• WHAT THE TASK ASKS
Lines below that include the word "Faust" should each be copied.
DATA LISTING Block Start
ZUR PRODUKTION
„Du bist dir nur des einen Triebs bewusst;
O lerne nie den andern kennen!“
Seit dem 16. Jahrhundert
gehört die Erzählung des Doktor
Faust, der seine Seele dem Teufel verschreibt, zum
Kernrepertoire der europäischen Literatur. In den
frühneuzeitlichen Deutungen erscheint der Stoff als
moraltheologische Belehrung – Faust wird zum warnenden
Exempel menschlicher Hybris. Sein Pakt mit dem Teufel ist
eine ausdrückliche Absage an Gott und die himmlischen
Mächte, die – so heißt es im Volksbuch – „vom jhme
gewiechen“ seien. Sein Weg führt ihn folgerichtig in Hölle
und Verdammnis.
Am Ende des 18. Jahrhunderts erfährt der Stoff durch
DATA LISTING Block End
• THE COMPLETED TASK
Faust, der seine Seele dem Teufel verschreibt, zum
moraltheologische Belehrung – Faust wird zum warnenden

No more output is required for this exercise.